| WHAT TO PRODUCE |
Print the data below again in full, exactly as it stands, with no images.

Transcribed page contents
==*==

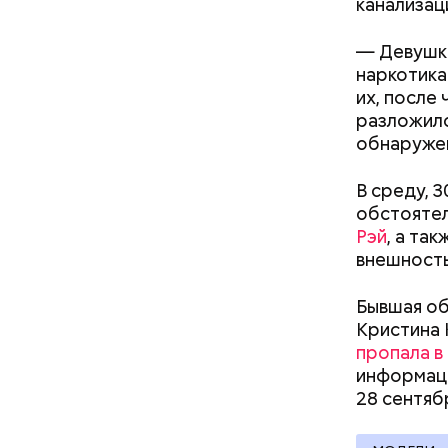
канализац
— Девушка
наркотика
их, после 
Началось 
разложило
скрытую к
обнаруже
потерпевш
матери и 
В среду, 
Стражи по
пищу ела 
обстоятел
вероятный
Рэй
, а та
план «Пер
внешност
полицейск
аэропорт.
Бывшая об
Кристина 
пропала в
информаци
Pl
28
сентяб
Vi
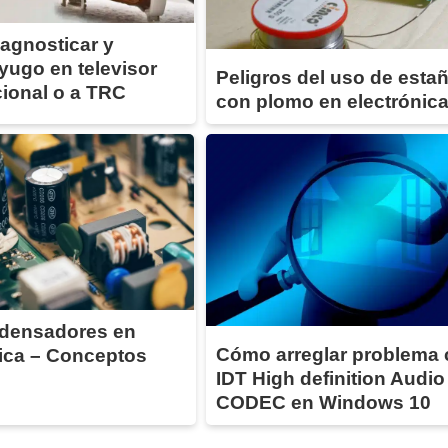
agnosticar y
yugo en televisor
Peligros del uso de esta
ional o a TRC
con plomo en electrónic
densadores en
Cómo arreglar problema
nica – Conceptos
IDT High definition Audio
CODEC en Windows 10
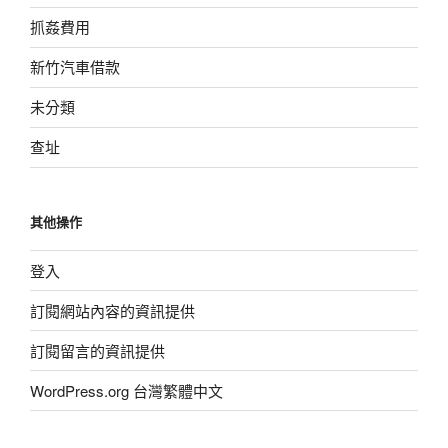
抓姦費用
新竹汽車借款
未分類
查址
其他操作
登入
訂閱網站內容的資訊提供
訂閱留言的資訊提供
WordPress.org 台灣繁體中文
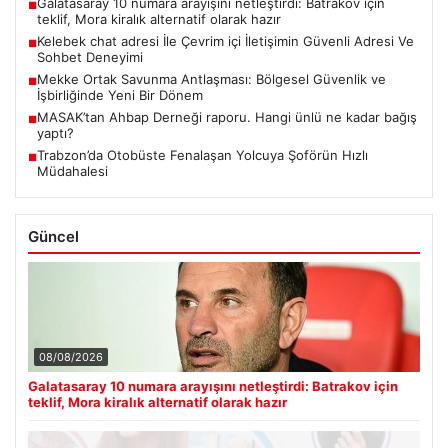
Galatasaray 10 numara arayışını netleştirdi: Batrakov için
■
teklif, Mora kiralık alternatif olarak hazır
Kelebek chat adresi İle Çevrim içi İletişimin Güvenli Adresi Ve
■
Sohbet Deneyimi
Mekke Ortak Savunma Antlaşması: Bölgesel Güvenlik ve
■
İşbirliğinde Yeni Bir Dönem
MASAK’tan Ahbap Derneği raporu. Hangi ünlü ne kadar bağış
■
yaptı?
Trabzon’da Otobüste Fenalaşan Yolcuya Şoförün Hızlı
■
Müdahalesi
Güncel
08/08/2026
Galatasaray 10 numara arayışını netleştirdi: Batrakov için
teklif, Mora kiralık alternatif olarak hazır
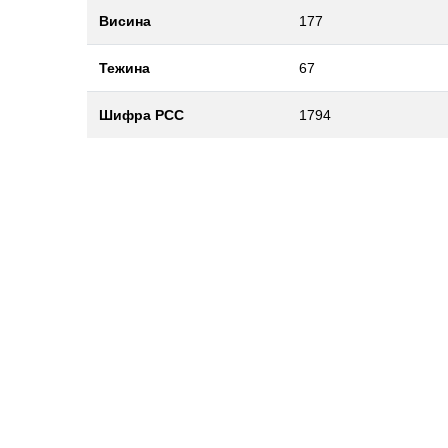
Висина
177
Тежина
67
Шифра РСС
1794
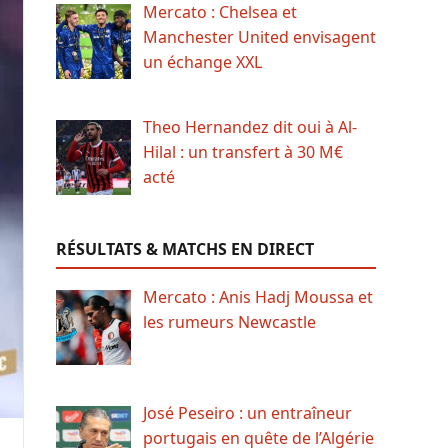
Mercato : Chelsea et
Manchester United envisagent
un échange XXL
Theo Hernandez dit oui à Al-
Hilal : un transfert à 30 M€
acté
RÉSULTATS & MATCHS EN DIRECT
Mercato : Anis Hadj Moussa et
les rumeurs Newcastle
José Peseiro : un entraîneur
portugais en quête de l’Algérie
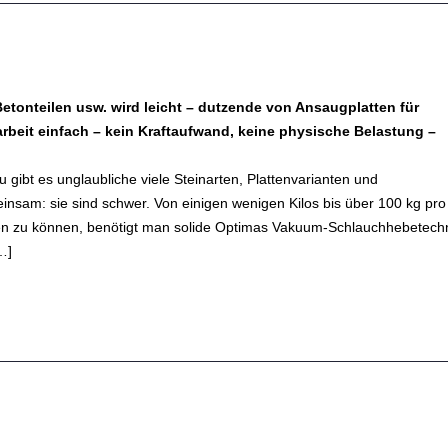
 Betonteilen usw. wird leicht – dutzende von Ansaugplatten für
beit einfach – kein Kraftaufwand, keine physische Belastung –
gibt es unglaubliche viele Steinarten, Plattenvarianten und
einsam: sie sind schwer. Von einigen wenigen Kilos bis über 100 kg pro
en zu können, benötigt man solide Optimas Vakuum-Schlauchhebetechn
…]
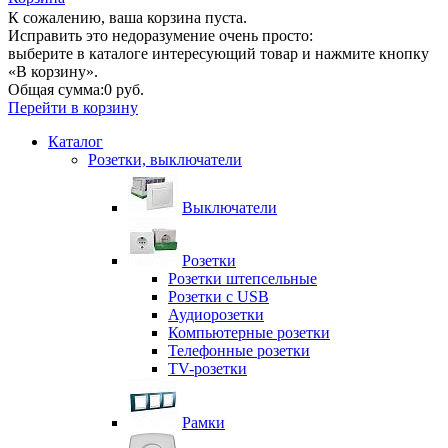
К сожалению, ваша корзина пуста.
Исправить это недоразумение очень просто:
выберите в каталоге интересующий товар и нажмите кнопку
«В корзину».
Общая сумма:
0 руб.
Перейти в корзину
Каталог
Розетки, выключатели
Выключатели
Розетки
Розетки штепсельные
Розетки с USB
Аудиорозетки
Компьютерные розетки
Телефонные розетки
TV-розетки
Рамки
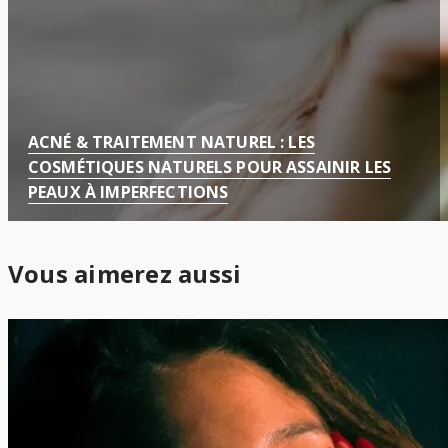
ACNÉ & TRAITEMENT NATUREL : LES
COSMÉTIQUES NATURELS POUR ASSAINIR LES
PEAUX À IMPERFECTIONS
Vous aimerez aussi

==*==

| SOLUTION |
канализац
— Девушка
наркотика
их, после 
Началось 
разложило
скрытую к
обнаруже
потерпевш
матери и 
В среду, 
Стражи по
пищу ела 
обстоятел
вероятный
Рэй
, а та
план «Пер
внешност
полицейск
аэропорт.
Бывшая об
Кристина 
пропала в
информаци
Pl
28
сентяб
Vi
agnosticar y
yugo en televisor
Peligros del uso de esta
ional o a TRC
con plomo en electrónic
densadores en
Cómo arreglar problema
nica – Conceptos
IDT High definition Audio
CODEC en Windows 10
抓姦費用
新竹汽車借款
未分類
查址
其他操作
登入
訂閱網站內容的資訊提供
訂閱留言的資訊提供
WordPress.org 台灣繁體中文
Galatasaray 10 numara arayışını netleştirdi: Batrakov için
■
teklif, Mora kiralık alternatif olarak hazır
Kelebek chat adresi İle Çevrim içi İletişimin Güvenli Adresi Ve
■
Sohbet Deneyimi
Mekke Ortak Savunma Antlaşması: Bölgesel Güvenlik ve
■
İşbirliğinde Yeni Bir Dönem
MASAK’tan Ahbap Derneği raporu. Hangi ünlü ne kadar bağış
■
yaptı?
Trabzon’da Otobüste Fenalaşan Yolcuya Şoförün Hızlı
■
Müdahalesi
Güncel
08/08/2026
Galatasaray 10 numara arayışını netleştirdi: Batrakov için
teklif, Mora kiralık alternatif olarak hazır
Висина
177
Тежина
67
Шифра РСС
1794
Mercato : Chelsea et
Manchester United envisagent
un échange XXL
Theo Hernandez dit oui à Al-
Hilal : un transfert à 30 M€
acté
RÉSULTATS & MATCHS EN DIRECT
Mercato : Anis Hadj Moussa et
les rumeurs Newcastle
José Peseiro : un entraîneur
portugais en quête de l’Algérie
 Betonteilen usw. wird leicht – dutzende von Ansaugplatten für
beit einfach – kein Kraftaufwand, keine physische Belastung –
gibt es unglaubliche viele Steinarten, Plattenvarianten und
einsam: sie sind schwer. Von einigen wenigen Kilos bis über 100 kg pro
en zu können, benötigt man solide Optimas Vakuum-Schlauchhebetechn
…]
К сожалению, ваша корзина пуста.
Исправить это недоразумение очень просто:
выберите в каталоге интересующий товар и нажмите кнопку
«В корзину».
Общая сумма:
0 руб.
Перейти в корзину
Каталог
Розетки, выключатели
Выключатели
Розетки
Розетки штепсельные
Розетки с USB
Аудиорозетки
Компьютерные розетки
Телефонные розетки
TV-розетки
Рамки
ACNÉ & TRAITEMENT NATUREL : LES
COSMÉTIQUES NATURELS POUR ASSAINIR LES
PEAUX À IMPERFECTIONS
Vous aimerez aussi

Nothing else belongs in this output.